Prompt: Going down the data below, set down exactly the line with "EKO: a arte que" and each line after it through the line with "ecoar os princípios e valores que se"; no other lines.

**** Task data ****

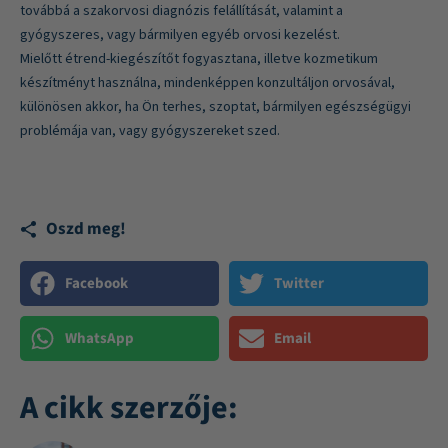
továbbá a szakorvosi diagnózis felállítását, valamint a
gyógyszeres, vagy bármilyen egyéb orvosi kezelést.
Mielőtt étrend-kiegészítőt fogyasztana, illetve kozmetikum
készítményt használna, mindenképpen konzultáljon orvosával,
különösen akkor, ha Ön terhes, szoptat, bármilyen egészségügyi
problémája van, vagy gyógyszereket szed.
Oszd meg!
Facebook
Twitter
WhatsApp
Email
A cikk szerzője:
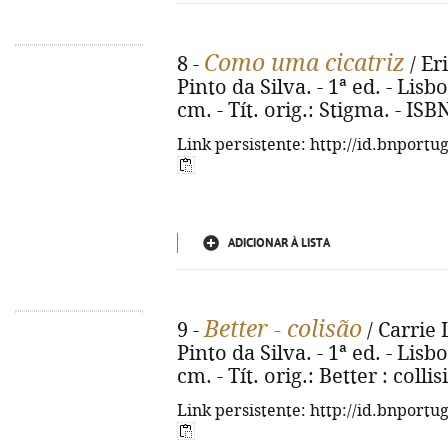
Como uma cicatriz
8 -
/ Er
Pinto da Silva. - 1ª ed. - Lisbo
cm. - Tít. orig.: Stigma. - IS
Link persistente: http://id.bnportu
ADICIONAR À LISTA
Better - colisão
9 -
/ Carrie 
Pinto da Silva. - 1ª ed. - Lisbo
cm. - Tít. orig.: Better : coll
Link persistente: http://id.bnportu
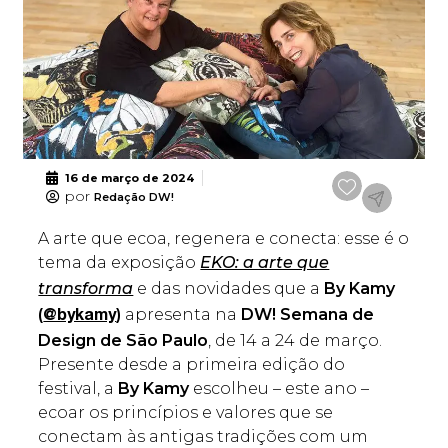
16 de março de 2024
por
Redação DW!
A arte que ecoa, regenera e conecta: esse é o
tema da exposição
EKO: a arte que
transforma
e das novidades que a
B
y Kamy
(
)
apresenta na
DW! Semana de
@bykamy
Design de São Paulo
, de 14 a 24 de março.
Presente desde a primeira edição do
festival, a
By Kamy
escolheu – este ano –
ecoar os princípios e valores que se
conectam às antigas tradições com um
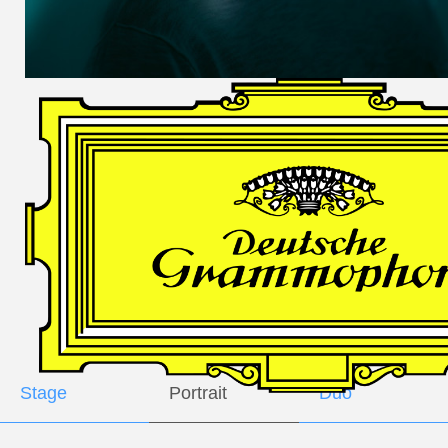
DES
HARFNERS
Andrè Schuen,
Baritone
Daniel Heide,
Piano
GALLERY
Stage
Portrait
Duo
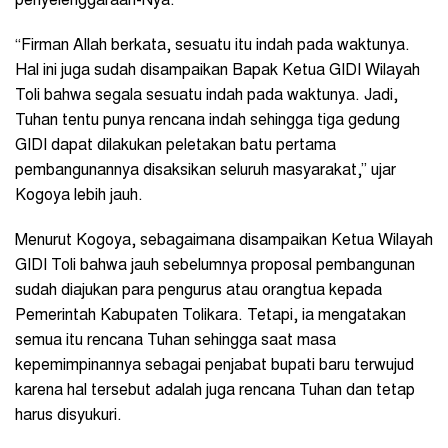
penyelenggaraan-Nya.
“Firman Allah berkata, sesuatu itu indah pada waktunya.
Hal ini juga sudah disampaikan Bapak Ketua GIDI Wilayah
Toli bahwa segala sesuatu indah pada waktunya. Jadi,
Tuhan tentu punya rencana indah sehingga tiga gedung
GIDI dapat dilakukan peletakan batu pertama
pembangunannya disaksikan seluruh masyarakat,” ujar
Kogoya lebih jauh.
Menurut Kogoya, sebagaimana disampaikan Ketua Wilayah
GIDI Toli bahwa jauh sebelumnya proposal pembangunan
sudah diajukan para pengurus atau orangtua kepada
Pemerintah Kabupaten Tolikara. Tetapi, ia mengatakan
semua itu rencana Tuhan sehingga saat masa
kepemimpinannya sebagai penjabat bupati baru terwujud
karena hal tersebut adalah juga rencana Tuhan dan tetap
harus disyukuri.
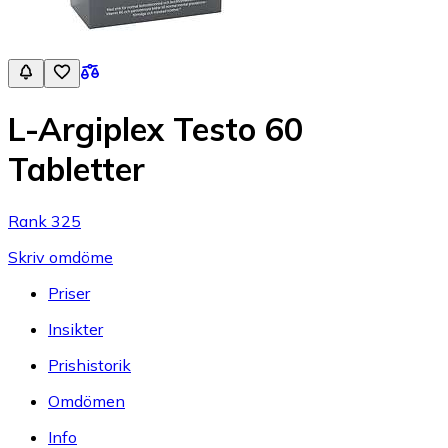
L-Argiplex Testo 60
Tabletter
Rank 325
Skriv omdöme
Priser
Insikter
Prishistorik
Omdömen
Info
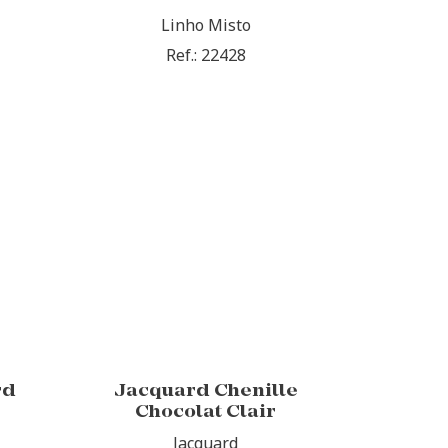
Linho Misto
Ref.: 22428
rd
Jacquard Chenille
Chocolat Clair
Jacquard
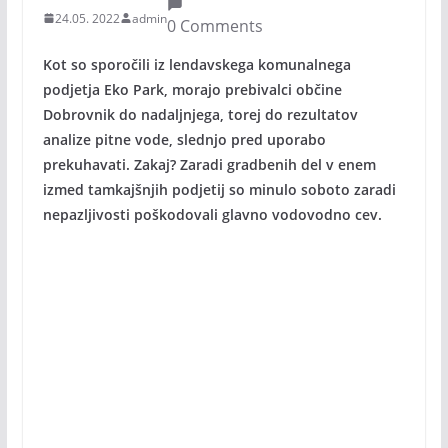
24.05. 2022
admin
0 Comments
Kot so sporočili iz lendavskega komunalnega
podjetja Eko Park, morajo prebivalci občine
Dobrovnik do nadaljnjega, torej do rezultatov
analize pitne vode, slednjo pred uporabo
prekuhavati. Zakaj? Zaradi gradbenih del v enem
izmed tamkajšnjih podjetij so minulo soboto zaradi
nepazljivosti poškodovali glavno vodovodno cev.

****

Completed task:
EKO: a arte que
transforma
e das novidades que a
B
y Kamy
(
)
apresenta na
DW! Semana de
@bykamy
Design de São Paulo
, de 14 a 24 de março.
Presente desde a primeira edição do
festival, a
By Kamy
escolheu – este ano –
ecoar os princípios e valores que se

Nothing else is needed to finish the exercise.